The Key West chapter is one of two resurrected in 2012 by the state League of Women Voters, which numbers 900 state and local Leagues, including chapters in Hong Kong and Puerto Rico.
The League doesn't endorse political candidates but is a political advocate for certain policies.
Now a year old, the Lower Keys group is adding events to its plate, such as a Nov. 12 civics lesson with county tax collector Danise Henriquez, tentatively scheduled for 7 to 9 p.m. at the Sunset Marina Club House.
Florida's League of Women Voters dates back to 1939 when women in Winter Park and St. Petersburg decided to form chapters of the national movement, which began circa 1920.

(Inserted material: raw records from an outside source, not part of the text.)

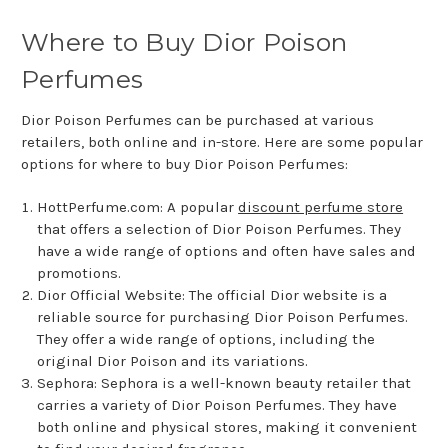
Where to Buy Dior Poison
Perfumes
Dior Poison Perfumes can be purchased at various
retailers, both online and in-store. Here are some popular
options for where to buy Dior Poison Perfumes:
HottPerfume.com: A popular
discount perfume store
that offers a selection of Dior Poison Perfumes. They
have a wide range of options and often have sales and
promotions.
Dior Official Website: The official Dior website is a
reliable source for purchasing Dior Poison Perfumes.
They offer a wide range of options, including the
original Dior Poison and its variations.
Sephora: Sephora is a well-known beauty retailer that
carries a variety of Dior Poison Perfumes. They have
both online and physical stores, making it convenient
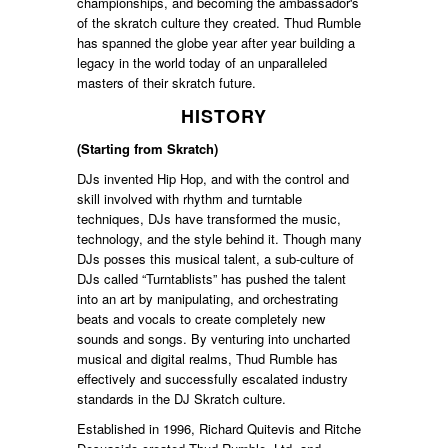
championships, and becoming the ambassador's
of the skratch culture they created. Thud Rumble
has spanned the globe year after year building a
legacy in the world today of an unparalleled
masters of their skratch future.
HISTORY
(Starting from Skratch)
DJs invented Hip Hop, and with the control and
skill involved with rhythm and turntable
techniques, DJs have transformed the music,
technology, and the style behind it. Though many
DJs posses this musical talent, a sub-culture of
DJs called “Turntablists” has pushed the talent
into an art by manipulating, and orchestrating
beats and vocals to create completely new
sounds and songs. By venturing into uncharted
musical and digital realms, Thud Rumble has
effectively and successfully escalated industry
standards in the DJ Skratch culture.
Established in 1996, Richard Quitevis and Ritche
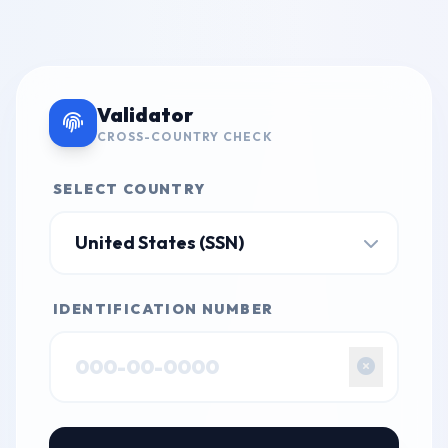
Validator
CROSS-COUNTRY CHECK
SELECT COUNTRY
IDENTIFICATION NUMBER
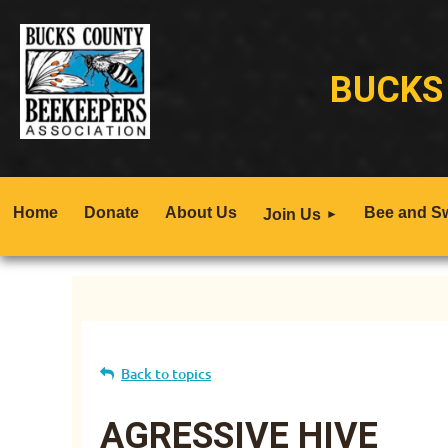
BUCKS
Home
Donate
About Us
Bee and S
Join Us
Back to topics
AGRESSIVE HIVE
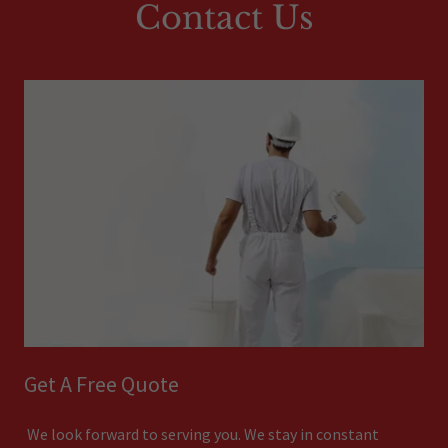
Contact Us
Get A Free Quote
We look forward to serving you. We stay in constant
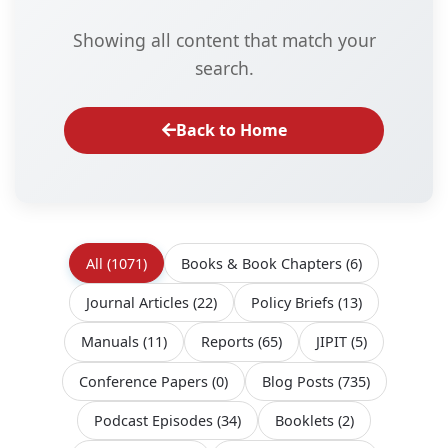
Showing all content that match your
search.
Back to Home
All
(1071)
Books & Book Chapters
(6)
Journal Articles
(22)
Policy Briefs
(13)
Manuals
(11)
Reports
(65)
JIPIT
(5)
Conference Papers
(0)
Blog Posts
(735)
Podcast Episodes
(34)
Booklets
(2)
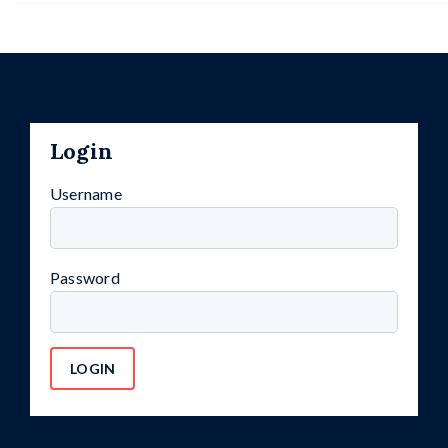
Login
Username
Password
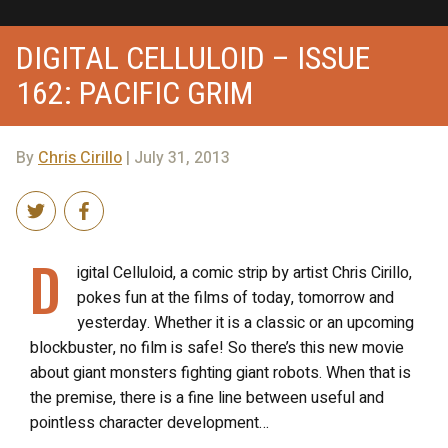
DIGITAL CELLULOID – ISSUE
162: PACIFIC GRIM
By
Chris Cirillo
| July 31, 2013
D
igital Celluloid, a comic strip by artist Chris Cirillo,
pokes fun at the films of today, tomorrow and
yesterday. Whether it is a classic or an upcoming
blockbuster, no film is safe! So there’s this new movie
about giant monsters fighting giant robots. When that is
the premise, there is a fine line between useful and
pointless character development…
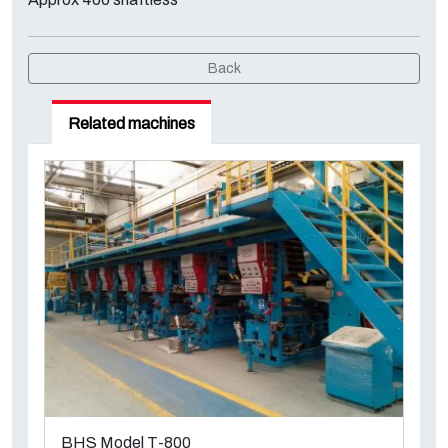
Back
Related machines
BHS Model T-800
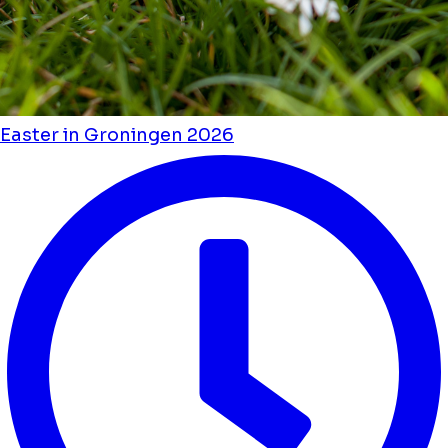
Easter in Groningen 2026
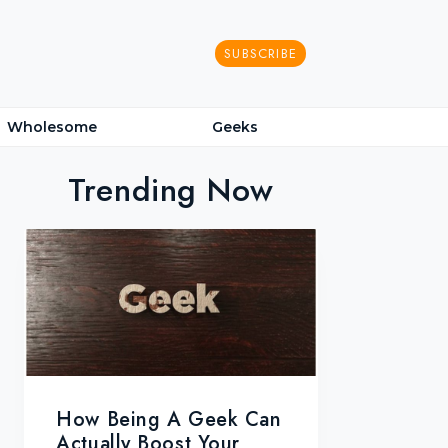
SUBSCRIBE
Wholesome
Geeks
Trending Now
How Being A Geek Can
Actually Boost Your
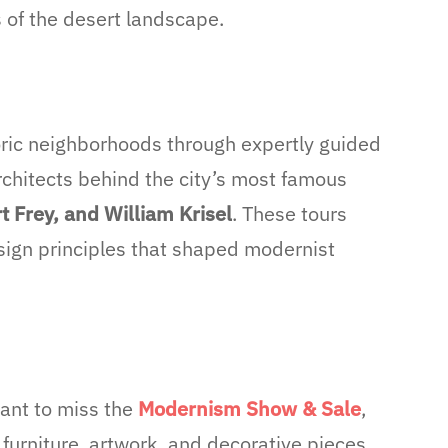
s of the desert landscape.
oric neighborhoods through expertly guided
rchitects behind the city’s most famous
t Frey, and William Krisel
. These tours
sign principles that shaped modernist
want to miss the
Modernism S
how & Sale
,
 furniture, artwork, and decorative pieces.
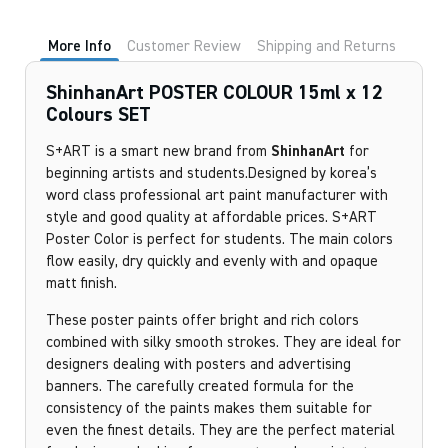
More Info
Customer Review
Shipping and Returns
ShinhanArt POSTER COLOUR 15ml x 12
Colours SET
S+ART is a smart new brand from
ShinhanArt
for
beginning artists and students.Designed by korea’s
word class professional art paint manufacturer with
style and good quality at affordable prices. S+ART
Poster Color is perfect for students. The main colors
flow easily, dry quickly and evenly with and opaque
matt finish.
These poster paints offer bright and rich colors
combined with silky smooth strokes. They are ideal for
designers dealing with posters and advertising
banners. The carefully created formula for the
consistency of the paints makes them suitable for
even the finest details. They are the perfect material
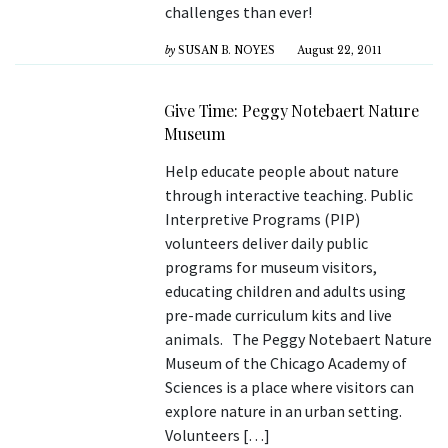
challenges than ever!
by
SUSAN B. NOYES
August 22, 2011
Give Time: Peggy Notebaert Nature
Museum
Help educate people about nature
through interactive teaching. Public
Interpretive Programs (PIP)
volunteers deliver daily public
programs for museum visitors,
educating children and adults using
pre-made curriculum kits and live
animals. The Peggy Notebaert Nature
Museum of the Chicago Academy of
Sciences is a place where visitors can
explore nature in an urban setting.
Volunteers […]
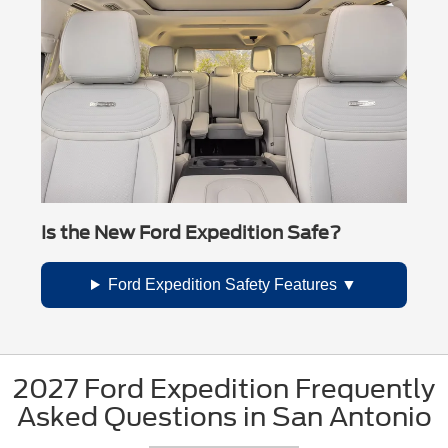
Is the New Ford Expedition Safe?
Ford Expedition Safety Features
2027 Ford Expedition Frequently
Asked Questions in San Antonio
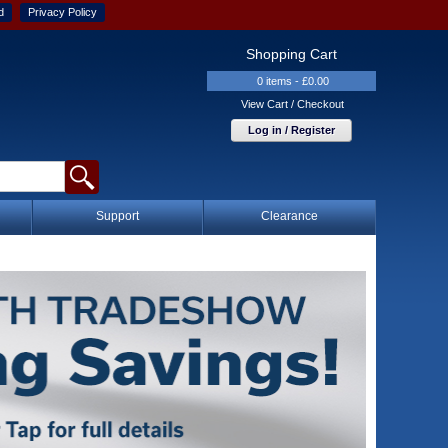
d
Privacy Policy
Shopping Cart
0 items - £0.00
View Cart / Checkout
Log in / Register
Support
Clearance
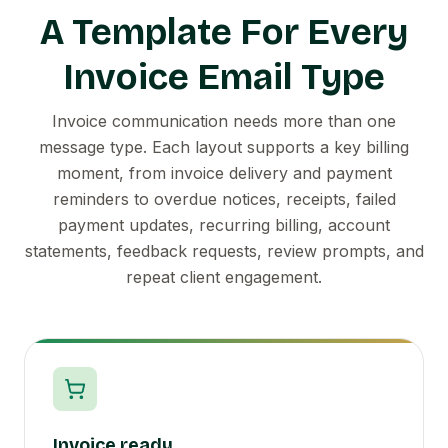
A Template For Every
Invoice Email Type
Invoice communication needs more than one
message type. Each layout supports a key billing
moment, from invoice delivery and payment
reminders to overdue notices, receipts, failed
payment updates, recurring billing, account
statements, feedback requests, review prompts, and
repeat client engagement.
Invoice ready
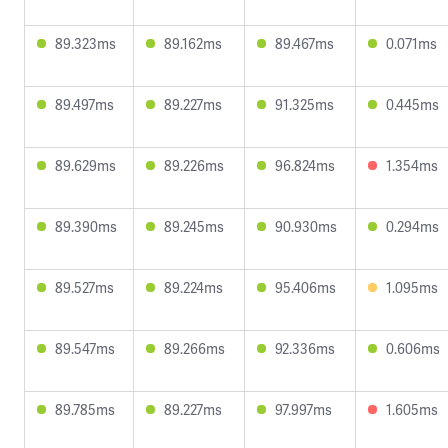
89.323ms
89.162ms
89.467ms
0.071ms
89.497ms
89.227ms
91.325ms
0.445ms
89.629ms
89.226ms
96.824ms
1.354ms
89.390ms
89.245ms
90.930ms
0.294ms
89.527ms
89.224ms
95.406ms
1.095ms
89.547ms
89.266ms
92.336ms
0.606ms
89.785ms
89.227ms
97.997ms
1.605ms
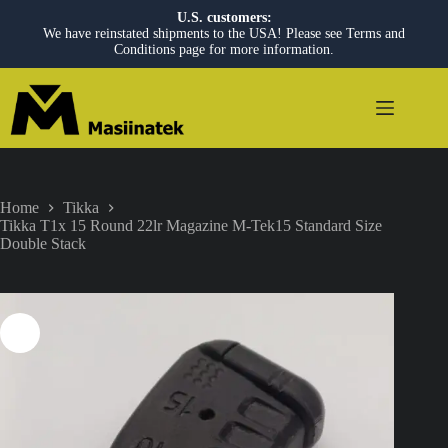
U.S. customers:
We have reinstated shipments to the USA! Please see Terms and
Conditions page for more information.
Skip
to
content
Home
Tikka
Tikka T1x 15 Round 22lr Magazine M-Tek15 Standard Size
Double Stack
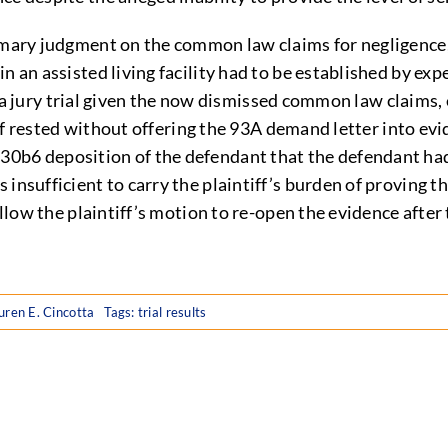
ummary judgment on the common law claims for negligence,
 an assisted living facility had to be established by expe
for a jury trial given the now dismissed common law claims,
tiff rested without offering the 93A demand letter into ev
30b6 deposition of the defendant that the defendant had
insufficient to carry the plaintiff’s burden of proving t
 allow the plaintiff’s motion to re-open the evidence aft
uren E. Cincotta
Tags:
trial results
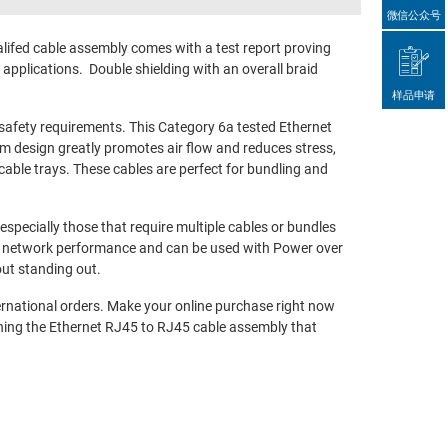
微信公众号
fed cable assembly comes with a test report proving
pplications. Double shielding with an overall braid
样品申请
afety requirements. This Category 6a tested Ethernet
lim design greatly promotes air flow and reduces stress,
able trays. These cables are perfect for bundling and
pecially those that require multiple cables or bundles
ed network performance and can be used with Power over
out standing out.
ernational orders. Make your online purchase right now
ning the Ethernet RJ45 to RJ45 cable assembly that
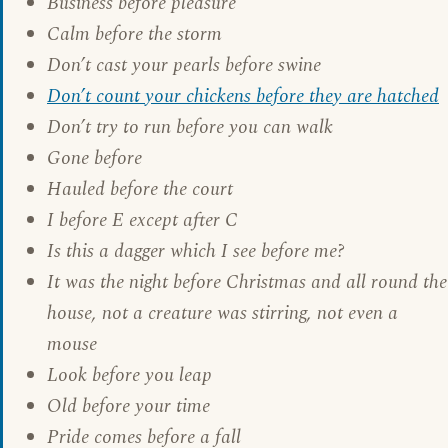
Business before pleasure
Calm before the storm
Don’t cast your pearls before swine
Don’t count your chickens before they are hatched
Don’t try to run before you can walk
Gone before
Hauled before the court
I before E except after C
Is this a dagger which I see before me?
It was the night before Christmas and all round the
house, not a creature was stirring, not even a
mouse
Look before you leap
Old before your time
Pride comes before a fall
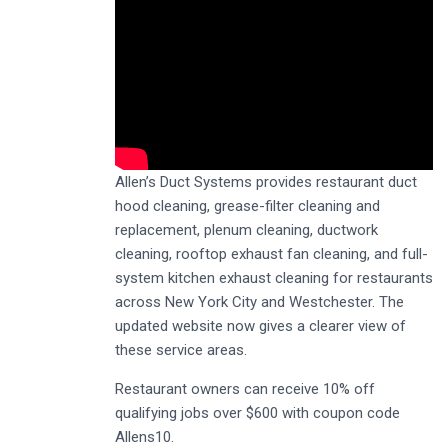
Allen’s Duct Systems provides restaurant duct
hood cleaning, grease-filter cleaning and
replacement, plenum cleaning, ductwork
cleaning, rooftop exhaust fan cleaning, and full-
system kitchen exhaust cleaning for restaurants
across New York City and Westchester. The
updated website now gives a clearer view of
these service areas.
Restaurant owners can receive 10% off
qualifying jobs over $600 with coupon code
Allens10.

"I'm a member of the Upper Keys League," Raschein said Friday, after a long day of meetings. "But I wouldn't say I'm a very active member."
The group understands why, as Raschein is in her first term as state representative for District 120.
Raschein said she has no prepared speech for Tuesday night, but will provide an update the work she's been doing in Tallahassee, from insurance rates to tougher penalties for lobster and stone crab poachers.
"Flood insurance, that's the latest crisis obviously," Raschein said. "It's impacting our recovering real estate market. I've heard of dozens of deals cancelled because of this. Astronomical rate increases -- homeowners cannot absorb these."
Raschein noted that the state League of Women Voters has endorsed the constitutional amendment meant to revive "Florida Forever," a water and land conservation program that, if passed by voters in November 2014, would dedicate funding from documentary stamp tax charges for real estate sales.
The amendment would provide some $10 million to restore the Everglades and protect drinking water sources and wildlife habitat, without raising taxes, proponents say.
"I'm a big proponent of Florida Forever and the environment," said Raschein.
As for lobster and stone crab poaching, Raschein said the current law hasn't any teeth when it comes to prosecuting the main offenders.
"You can have one short lobster or 500 and it's the same effect," said Raschein.
"It's about the sustainability of the fisheries. It's not meant to punish one-time offenders or the old couple that has one or two, it's to combat the egregious poaching."